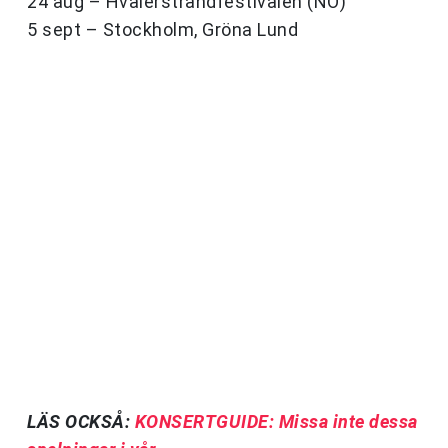
24 aug – Hvalerstrandfestivalen (NO)
5 sept – Stockholm, Gröna Lund
LÄS OCKSÅ:
KONSERTGUIDE: Missa inte dessa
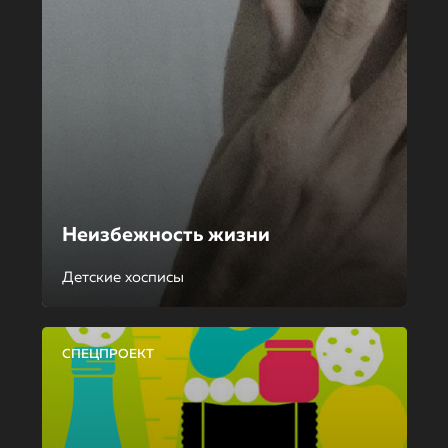
Неизбежность жизни
Детские хосписы
СПЕЦПРОЕКТ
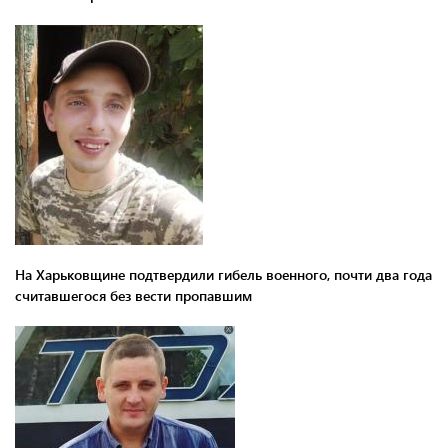
На Харьковщине подтвердили гибель военного, почти два года
считавшегося без вести пропавшим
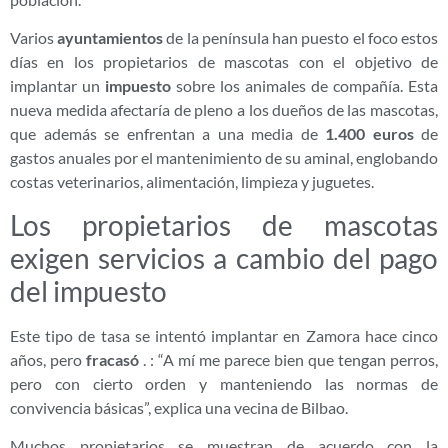
Varios
ayuntamientos
de la península han puesto el foco estos
días en los propietarios de mascotas con el objetivo de
implantar un
impuesto
sobre los animales de compañía. Esta
nueva medida afectaría de pleno a los dueños de las mascotas,
que además se enfrentan a una media de
1.400 euros
de
gastos anuales por el mantenimiento de su aminal, englobando
costas veterinarios, alimentación, limpieza y juguetes.
Los propietarios de mascotas
exigen servicios a cambio del pago
del impuesto
Este tipo de tasa se intentó implantar en Zamora hace cinco
años, pero
fracasó
. : “A mí me parece bien que tengan perros,
pero con cierto orden y manteniendo las normas de
convivencia básicas”, explica una vecina de Bilbao.
Muchos propietarios se muestran de acuerdo con la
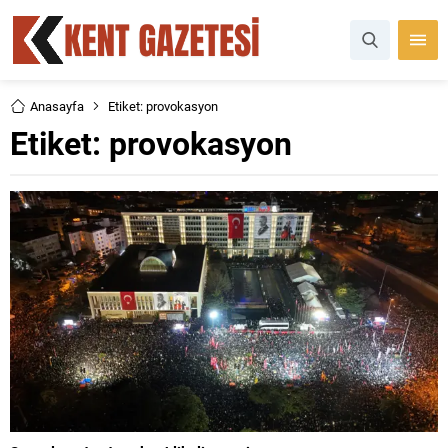
Anasayfa
Etiket: provokasyon
Etiket:
provokasyon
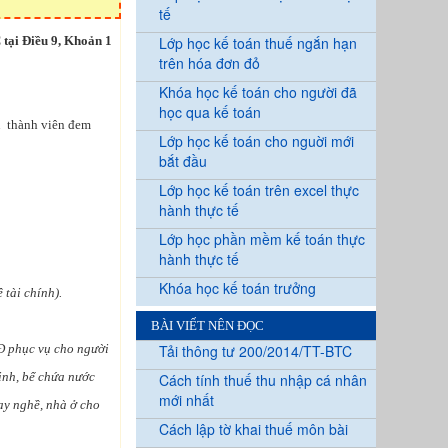
tế
tại Điều 9, Khoản 1
Lớp học kế toán thuế ngắn hạn
trên hóa đơn đỏ
Khóa học kế toán cho người đã
học qua kế toán
ếu thành viên đem
Lớp học kế toán cho nguời mới
bắt đầu
Lớp học kế toán trên excel thực
hành thực tế
Lớp học phần mềm kế toán thực
hành thực tế
Khóa học kế toán trưởng
tài chính).
BÀI VIẾT NÊN ĐỌC
Đ phục vụ cho người
Tải thông tư 200/2014/TT-BTC
inh, bể chứa nước
Cách tính thuế thu nhập cá nhân
mới nhất
ạy nghề, nhà ở cho
Cách lập tờ khai thuế môn bài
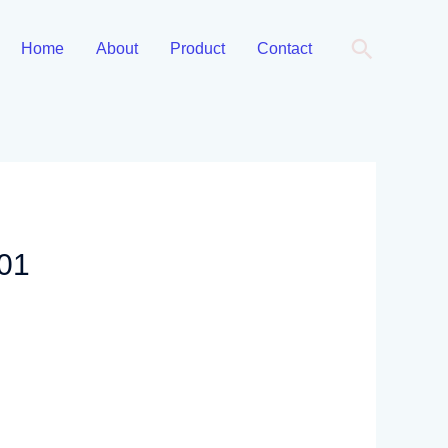
Cari
Home
About
Product
Contact
01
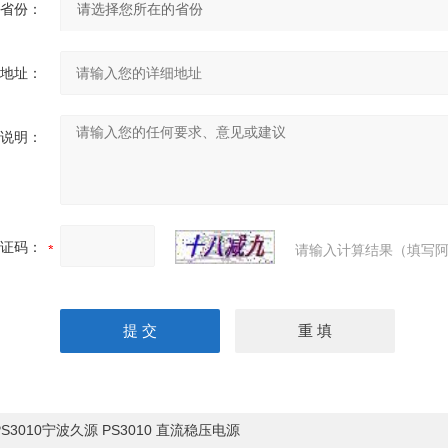
省份：
地址：
说明：
证码：
请输入计算结果（填写阿
PS3010宁波久源 PS3010 直流稳压电源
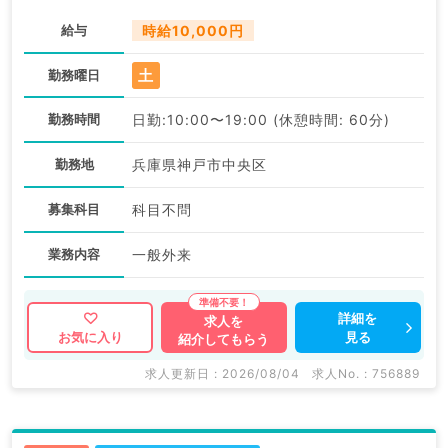
給与
時給10,000円
土
勤務曜日
勤務時間
日勤:10:00〜19:00 (休憩時間: 60分)
勤務地
兵庫県神戸市中央区
募集科目
科目不問
業務内容
一般外来
詳細を
求人を
見る
お気に入り
紹介してもらう
求人更新日 : 2026/08/04
求人No. : 756889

----

◆ **PROBLEM TO SOLVE**
Only the lines from the one containing "vecina de Bilbao." through the end of the records should be copied, exactly and with both ends included; the pictures should not.

◆ **COMPLETED TASK**
convivencia básicas”, explica una vecina de Bilbao.
Muchos propietarios se muestran de acuerdo con la
Anasayfa
Etiket: provokasyon
Etiket:
provokasyon
tế
tại Điều 9, Khoản 1
Lớp học kế toán thuế ngắn hạn
trên hóa đơn đỏ
Khóa học kế toán cho người đã
học qua kế toán
ếu thành viên đem
Lớp học kế toán cho nguời mới
bắt đầu
Lớp học kế toán trên excel thực
hành thực tế
Lớp học phần mềm kế toán thực
hành thực tế
Khóa học kế toán trưởng
tài chính).
BÀI VIẾT NÊN ĐỌC
Đ phục vụ cho người
Tải thông tư 200/2014/TT-BTC
inh, bể chứa nước
Cách tính thuế thu nhập cá nhân
mới nhất
ạy nghề, nhà ở cho
Cách lập tờ khai thuế môn bài
Cari
Home
About
Product
Contact
01
省份：
地址：
说明：
证码：
请输入计算结果（填写阿
PS3010宁波久源 PS3010 直流稳压电源
給与
時給10,000円
土
勤務曜日
勤務時間
日勤:10:00〜19:00 (休憩時間: 60分)
勤務地
兵庫県神戸市中央区
募集科目
科目不問
業務内容
一般外来
詳細を
求人を
見る
お気に入り
紹介してもらう
求人更新日 : 2026/08/04
求人No. : 756889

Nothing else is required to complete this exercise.